Assisting with Computer Forensics Support

Businesses, public agencies, and individuals increasingly rely on a wide range of computers, often linked together into networks, to accomplish their missions. Because computers have become ubiquitous, they are often a highly productive source of evidence and intelligence that may be obtained by properly trained and equipped InfoSec and investigative professionals. Equipping the specialists to be able to competently search IWC systems is essential. In many cases, a suspect will use a computer to plan the crime, keep diaries or records of acts in furtherance of a conspiracy, or communicate with confederates about details via electronic mail. In other schemes the computer will play a more central role, perhaps serving as the vehicle for an unauthorized intrusion into a larger system from which valuable files or other information is downloaded or tampered.

Surprisingly, even many sophisticated criminals who are highly computer literate remain unaware of the many software utilities available that allow evidence to be scavenged from various storage media, including hard drives, random access memory, and other locations in the operating system environments such as file slack, swap, and temporary files. Therefore, every investigation of crimes and unauthorized activities should now assume that some effort will be invested in examining computers and computer records to locate relevant evidence that will prove or disprove allegations or suspicions of wrongdoing.
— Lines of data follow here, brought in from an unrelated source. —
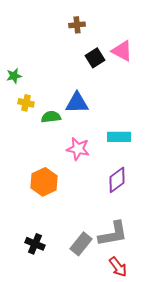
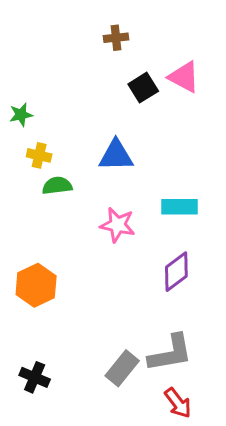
green semicircle: (51, 117) -> (57, 186), moved
orange hexagon: (44, 182) -> (36, 285), moved
black cross: (35, 244) -> (35, 377), moved

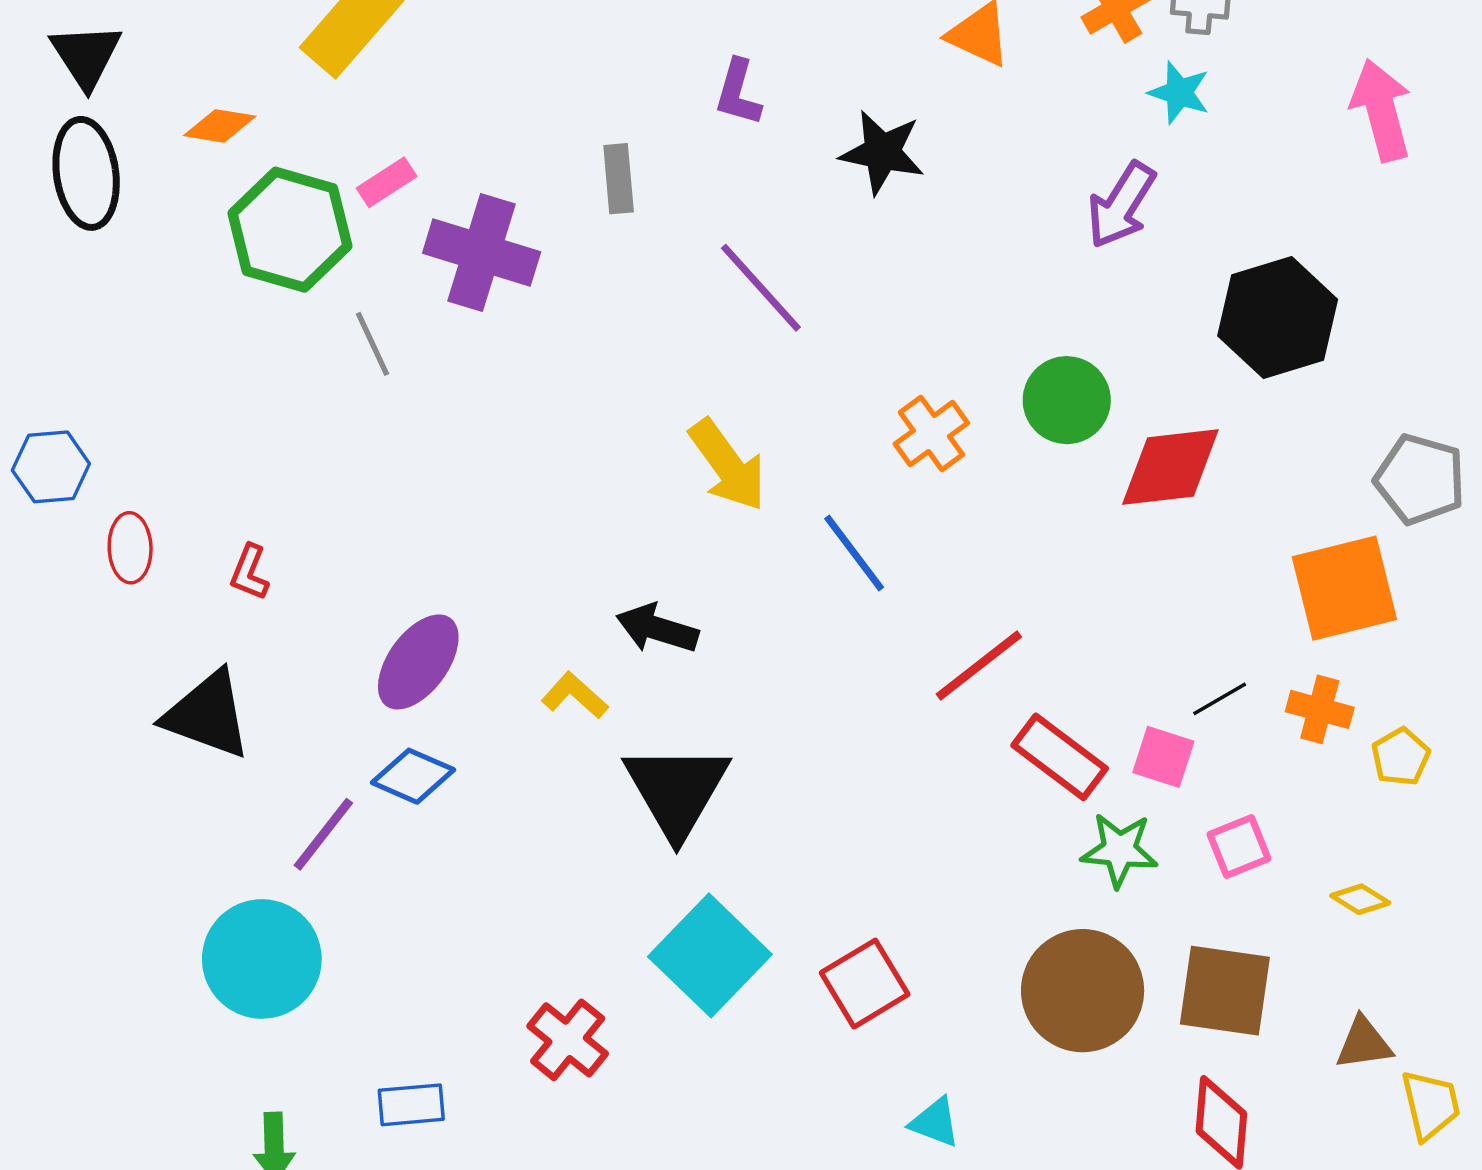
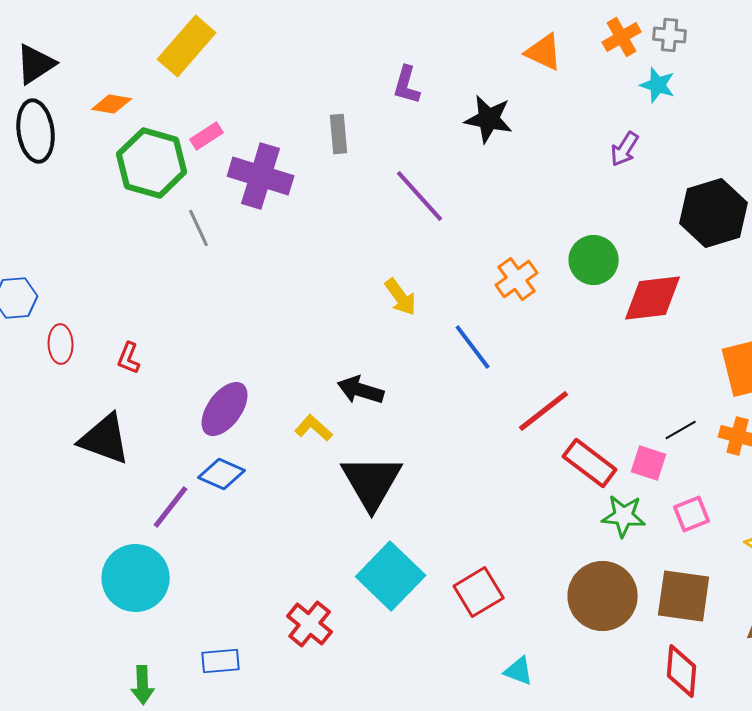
black triangle: (86, 56) -> (36, 64), turned 30
purple arrow: (1121, 205) -> (625, 149), size x0.7
yellow arrow: (728, 465) -> (401, 297), size x0.7

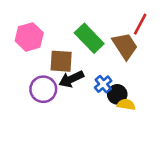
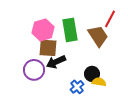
pink hexagon: (29, 37) -> (43, 30), moved
green rectangle: (89, 38) -> (70, 30), turned 35
blue cross: (103, 84) -> (77, 87), moved

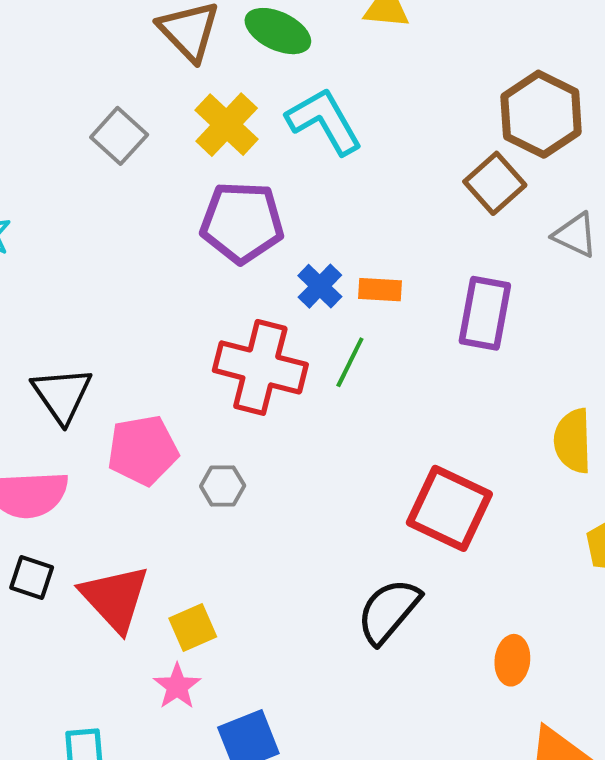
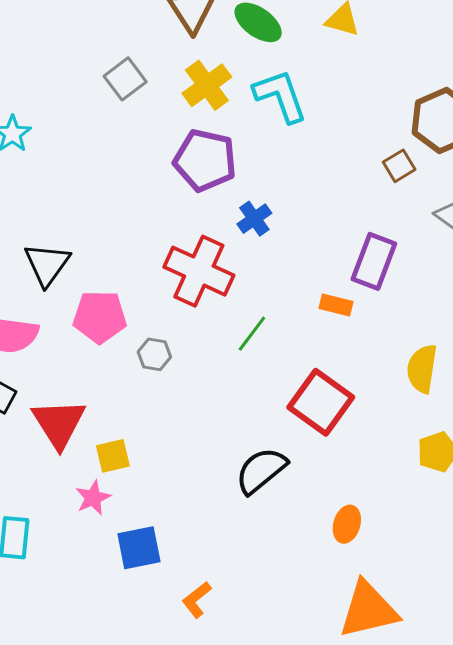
brown square: (495, 183) -> (399, 166), size x0.7
orange rectangle: (380, 290) -> (336, 305), moved
green line: (350, 362) -> (252, 334), moved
Whether computers are themselves used as the tool to commit other crimes or merely contain documents, files, or messages discussing the scheme or plans, computers can provide a wealth of useful information if properly exploited. A major barrier to obtaining this potentially valuable evidence is the relative lack of knowledge of many corporate and law enforcement investigators concerning high-technology—computer technology. This lack of familiarity and experience hampers the computer forensics specialists' ability to conduct effective searches. When the crime scene itself is a computer or a network, or when the evidence related to the illegal or unauthorized activities is stored on a computer, there is no substitute for the use of "computer forensics" to gather relevant evidence.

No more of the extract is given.